• TASK TO CARRY OUT:
With the pictures removed, the data below must be transcribed in full and exactly.

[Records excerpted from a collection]
>>>>

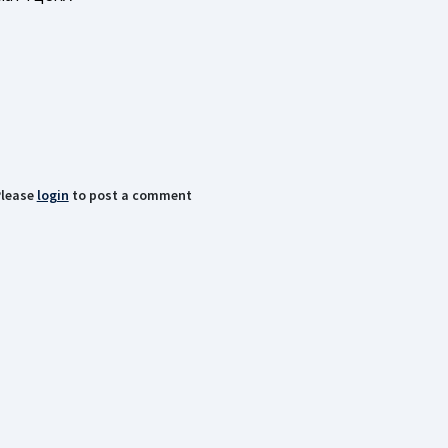
lease
login
to post a comment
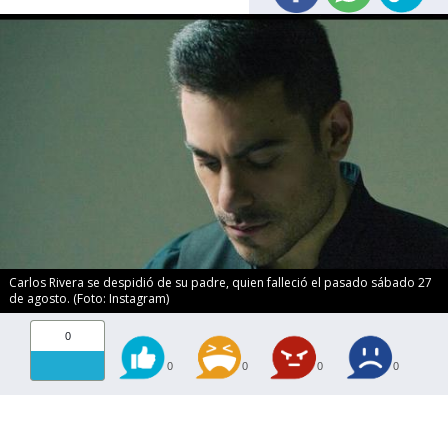
Carlos Rivera se despidió de su padre, quien falleció el pasado sábado 27
de agosto. (Foto: Instagram)
0
0
0
0
0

<<<<

• RESPONSE BELOW:
lease
login
to post a comment
Carlos Rivera se despidió de su padre, quien falleció el pasado sábado 27
de agosto. (Foto: Instagram)
0
0
0
0
0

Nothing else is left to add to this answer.